:: RECORDS SUPPLIED ::
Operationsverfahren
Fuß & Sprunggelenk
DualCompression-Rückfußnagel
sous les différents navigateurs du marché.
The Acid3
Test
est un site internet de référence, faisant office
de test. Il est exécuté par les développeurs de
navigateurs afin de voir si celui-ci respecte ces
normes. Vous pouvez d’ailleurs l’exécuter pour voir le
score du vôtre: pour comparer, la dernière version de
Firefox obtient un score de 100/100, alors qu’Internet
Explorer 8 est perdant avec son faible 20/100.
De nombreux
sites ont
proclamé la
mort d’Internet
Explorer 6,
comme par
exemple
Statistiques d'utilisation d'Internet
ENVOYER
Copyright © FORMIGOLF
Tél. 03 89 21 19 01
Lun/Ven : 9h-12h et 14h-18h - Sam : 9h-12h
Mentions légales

* * *

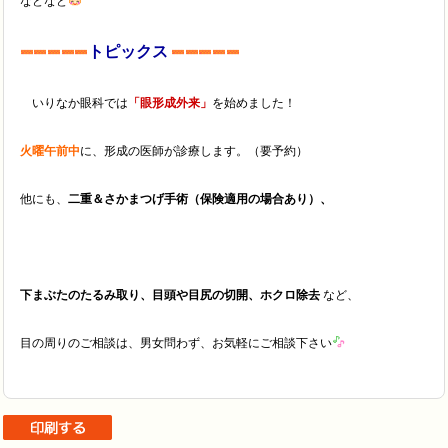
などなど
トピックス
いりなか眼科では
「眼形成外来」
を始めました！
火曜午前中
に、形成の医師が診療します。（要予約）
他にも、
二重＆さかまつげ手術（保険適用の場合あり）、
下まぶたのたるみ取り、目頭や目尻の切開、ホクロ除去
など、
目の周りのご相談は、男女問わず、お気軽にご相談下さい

:: PROBLEM REQUIREMENTS ::
Please make an exact copy of the lines above from the line with "de test. Il" through the line with "Mentions légales", both ends included.

:: SOLUTION TO THIS EXERCISE ::
de test. Il est exécuté par les développeurs de
navigateurs afin de voir si celui-ci respecte ces
normes. Vous pouvez d’ailleurs l’exécuter pour voir le
score du vôtre: pour comparer, la dernière version de
Firefox obtient un score de 100/100, alors qu’Internet
Explorer 8 est perdant avec son faible 20/100.
De nombreux
sites ont
proclamé la
mort d’Internet
Explorer 6,
comme par
exemple
Statistiques d'utilisation d'Internet
ENVOYER
Copyright © FORMIGOLF
Tél. 03 89 21 19 01
Lun/Ven : 9h-12h et 14h-18h - Sam : 9h-12h
Mentions légales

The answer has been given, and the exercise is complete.